Find $m\in\mathbb{R}$ such that inequality $x^2-(m+2)x+5-m<0$ is valid $\forall~x\in(1;3)$.
How I think of it:
Set $x^2-(m+2)x+5-m=0$
The parabola will be oriented upwards. In order to satisfy the hypothesis we need the following conditions:
$x_1\leq1,~x_2\geq3$
Write coefficients:
$ \begin{cases} a=1 \\ b=-(m+2) \\ c=5-m \end{cases} $
Calculate discriminant:
$\Delta=b^2-4ac=m^2+8m-16$
Put the condition $\Delta>0$ so the equation will have 2 distinct real roots:
$m^2+8m-16>0$
Set $m^2+8m-16=0$ and find the roots:
$m_1=-4(\sqrt{2}+1),~m_2=4(\sqrt{2}-1)$
$m\in(-\infty;m_1)\cup(m_2;\infty)\Rightarrow m\in\big(-\infty;-4(\sqrt{2}+1)\big)\cup\big(4(\sqrt{2}-1);\infty\big)$
Now find the roots of the initial equation:
$x_{1,2}=\frac{-b\pm\sqrt{\Delta}}{2a}=\frac{m+2\pm\sqrt{\Delta}}{2}$
Substitute in the conditions:
$\frac{m+2-\sqrt{\Delta}}{2}\leq1\Rightarrow m\leq\sqrt{\Delta}$
$\frac{m+2+\sqrt{\Delta}}{2}\geq3\Rightarrow -m+4\leq\sqrt{\Delta}$
Substitute $\Delta$ and solve the system of inequalities:
$ \begin{cases} m\leq\sqrt{m^2+8m-16} \\ -m+4\leq\sqrt{m^2+8m-16} \end{cases} $
We can square both sides unless the left hand side is negative.
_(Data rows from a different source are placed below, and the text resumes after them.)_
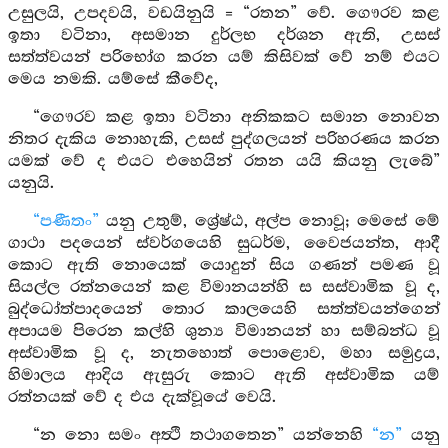
උසුලයි, උපදවයි, වඩයිනුයි = “රතන” වේ. ගෞරව කළ
ඉතා වටිනා, අසමාන දුර්ලභ දර්ශන ඇති, උසස්
සත්ත්වයන් පරිභෝග කරන යම් කිසිවක් වේ නම් එයට
මෙය නමකි. යම්සේ කීවේද,
“ගෞරව කළ ඉතා වටිනා අනිකකට සමාන නොවන
නිතර දැකිය නොහැකි, උසස් පුද්ගලයන් පරිහරණය කරන
යමක් වේ ද එයට එහෙයින් රතන යයි කියනු ලැබේ”
යනුයි.
“පණීතං”
යනු උතුම්, ශ්‍රේෂ්ඨ, අල්ප නොවූ; මෙසේ මේ
ගාථා පදයෙන් ස්වර්ගයෙහි සුධර්ම, වෛජයන්ත, ආදී
කොට ඇති නොයෙක් යොදුන් සිය ගණන් පමණ වූ
සියල්ල රත්නයෙන් කළ විමානයන්හි ස සස්වාමික වූ ද,
බුද්ධෝත්පාදයෙන් තොර කාලයෙහි සත්ත්වයන්ගෙන්
අපායම පිරෙන කල්හි ශුන්‍ය විමානයන් හා සම්බන්ධ වූ
අස්වාමික වූ ද, නැතහොත් පොළොව, මහා සමුද්‍රය,
හිමාලය ආදිය ඇසුරු කොට ඇති අස්වාමික යම්
රත්නයක් වේ ද එය දැක්වූයේ වෙයි.
“න නො සමං අත්‍ථි තථාගතෙන” යන්නෙහි
“න”
යනු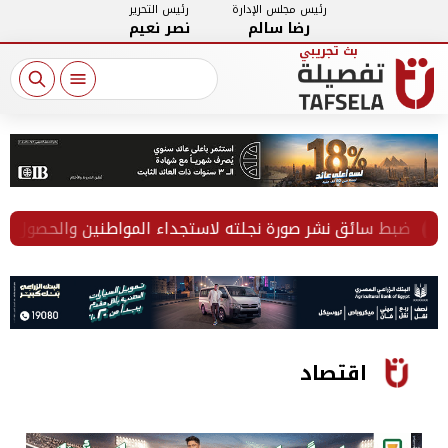
رئيس مجلس الإدارة
رئيس التحرير
رضا سالم
نصر نعيم
سائق نشر صورة نجلته لاستجداء المواطنين والحصول على أموال با
اقتصاد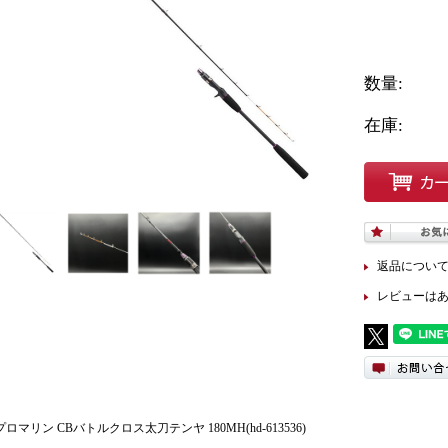
数量:
在庫:
返品につい
レビューは
プロマリン CBバトルクロス太刀テンヤ 180MH(hd-613536)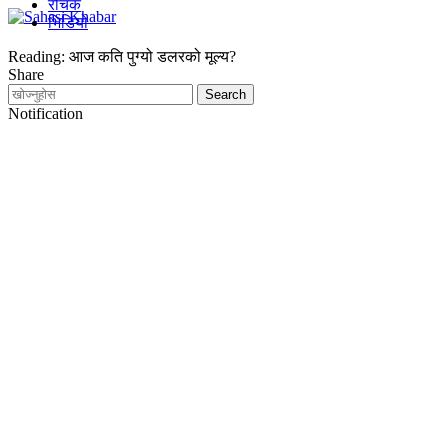
रोचक
भिडियो
Reading:
आज कति पुग्यो डलरको मूल्य?
Share
Notification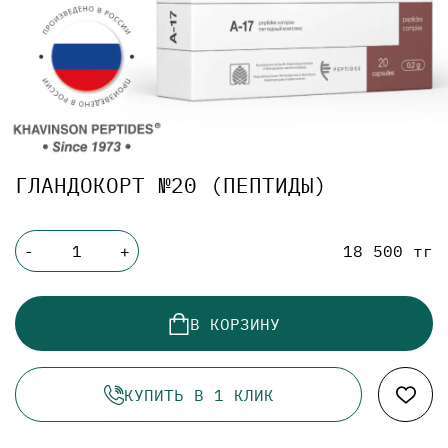
ГЛАНДОКОРТ №20 (ПЕПТИДЫ)
18 500 тг
-
+
В КОРЗИНУ
КУПИТЬ В 1 КЛИК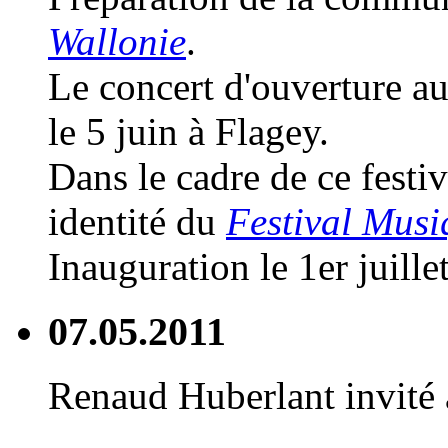
Wallonie
.
Le concert d'ouverture au
le 5 juin à Flagey.
Dans le cadre de ce festi
identité du
Festival Musi
Inauguration le 1er juille
07.05.2011
Renaud Huberlant invité a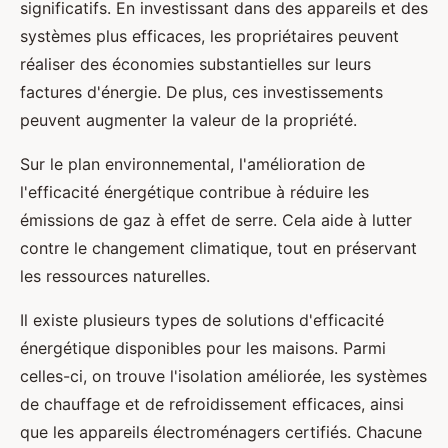
significatifs. En investissant dans des appareils et des
systèmes plus efficaces, les propriétaires peuvent
réaliser des économies substantielles sur leurs
factures d'énergie. De plus, ces investissements
peuvent augmenter la valeur de la propriété.
Sur le plan environnemental, l'amélioration de
l'efficacité énergétique contribue à réduire les
émissions de gaz à effet de serre. Cela aide à lutter
contre le changement climatique, tout en préservant
les ressources naturelles.
Il existe plusieurs types de solutions d'efficacité
énergétique disponibles pour les maisons. Parmi
celles-ci, on trouve l'isolation améliorée, les systèmes
de chauffage et de refroidissement efficaces, ainsi
que les appareils électroménagers certifiés. Chacune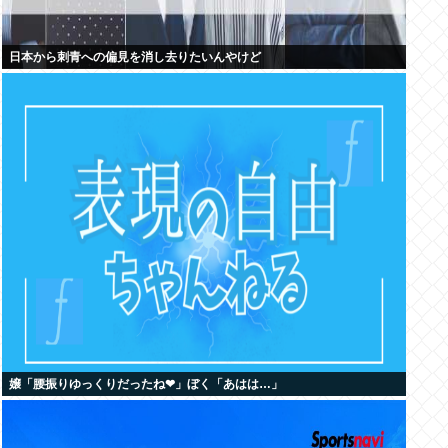
日本から刺青への偏見を消し去りたいんやけど
嬢「腰振りゆっくりだったね❤」ぼく「あはは…」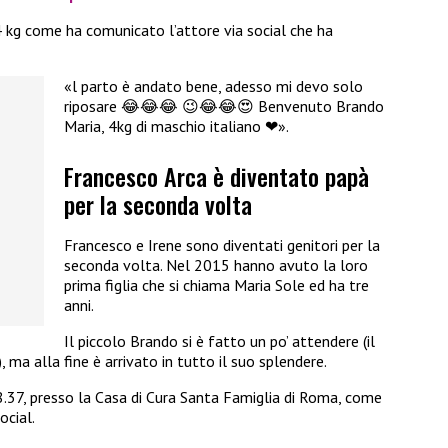
4 kg come ha comunicato l’attore via social che ha
«l parto è andato bene, adesso mi devo solo
riposare 😂😂😂 😉😂😂😍 Benvenuto Brando
Maria, 4kg di maschio italiano ❤».
Francesco Arca è diventato papà
per la seconda volta
Francesco e Irene sono diventati genitori per la
seconda volta. Nel 2015 hanno avuto la loro
prima figlia che si chiama Maria Sole ed ha tre
anni.
Il piccolo Brando si è fatto un po’ attendere (il
, ma alla fine è arrivato in tutto il suo splendere.
8.37, presso la Casa di Cura Santa Famiglia di Roma, come
cial.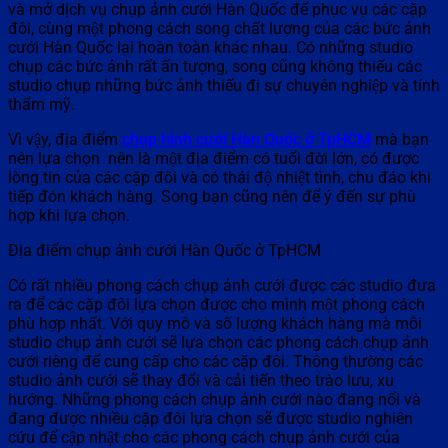
và mở dịch vụ chụp ảnh cưới Hàn Quốc để phục vụ các cặp
đôi, cùng một phong cách song chất lượng của các bức ảnh
cưới Hàn Quốc lại hoàn toàn khác nhau. Có những studio
chụp các bức ảnh rất ấn tượng, song cũng không thiếu các
studio chụp những bức ảnh thiếu đi sự chuyên nghiệp và tính
thẩm mỹ.
Vì vậy, địa điểm
chụp hình cưới Hàn Quốc ở TpHCM
mà bạn
nên lựa chọn nên là một địa điểm có tuổi đời lớn, có được
lòng tin của các cặp đôi và có thái độ nhiệt tình, chu đáo khi
tiếp đón khách hàng. Song bạn cũng nên để ý đến sự phù
hợp khi lựa chọn.
Địa điểm chụp ảnh cưới Hàn Quốc ở TpHCM
Có rất nhiều phong cách chụp ảnh cưới được các studio đưa
ra để các cặp đôi lựa chọn được cho mình một phong cách
phù hợp nhất. Với quy mô và số lượng khách hàng mà mỗi
studio chụp ảnh cưới sẽ lựa chọn các phong cách chụp ảnh
cưới riêng để cung cấp cho các cặp đôi. Thông thường các
studio ảnh cưới sẽ thay đổi và cải tiến theo trào lưu, xu
hướng. Những phong cách chụp ảnh cưới nào đang nổi và
đang được nhiều cặp đôi lựa chọn sẽ được studio nghiên
cứu để cập nhật cho các phong cách chụp ảnh cưới của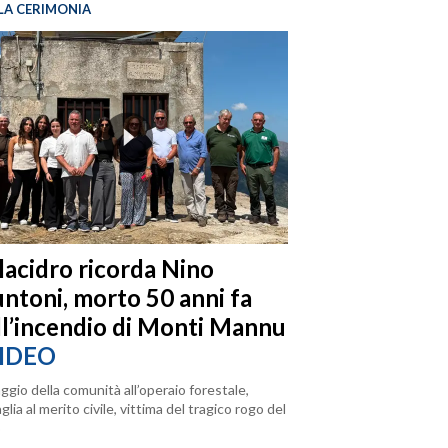
LA CERIMONIA
llacidro ricorda Nino
ntoni, morto 50 anni fa
ll’incendio di Monti Mannu
IDEO
ggio della comunità all’operaio forestale,
lia al merito civile, vittima del tragico rogo del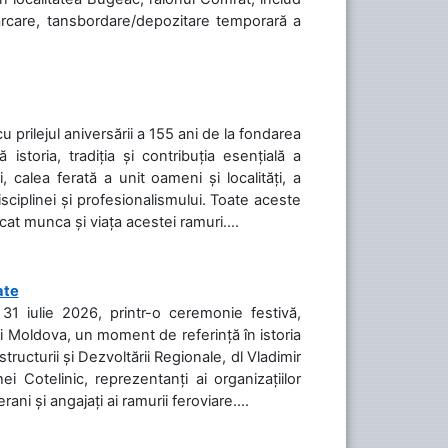
cărcare, tansbordare/depozitare temporară a
cu prilejul aniversării a 155 ani de la fondarea
toria, tradiția și contribuția esențială a
, calea ferată a unit oameni și localități, a
isciplinei și profesionalismului. Toate aceste
icat munca și viața acestei ramuri....
ate
31 iulie 2026, printr-o ceremonie festivă,
cii Moldova, un moment de referință în istoria
tructurii și Dezvoltării Regionale, dl Vladimir
i Cotelinic, reprezentanți ai organizațiilor
ani și angajați ai ramurii feroviare....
Example : $-2<1$ but $(-2)^2<1^2$ is false. How can I proceed? One idea would be to make a table of signs for $m$ and $-m+4$ and take in consideration all the possible cases, then take the reunion at the end. Is there an easier way to solve these equations with square roots? Also, am I overcomplicating this problem? Thanks for the help
You have $(\forall x\in(1,3)):f(x)<0$ if and only if $f(1),f(3)\leqslant0$. Since $f(1)=4-2m$ and $f(3)=8-4m$, you have $f(1),f(3)\leqslant0$ if and only if $4-2m\leqslant0$, which is equivalent to $m\geqslant2$.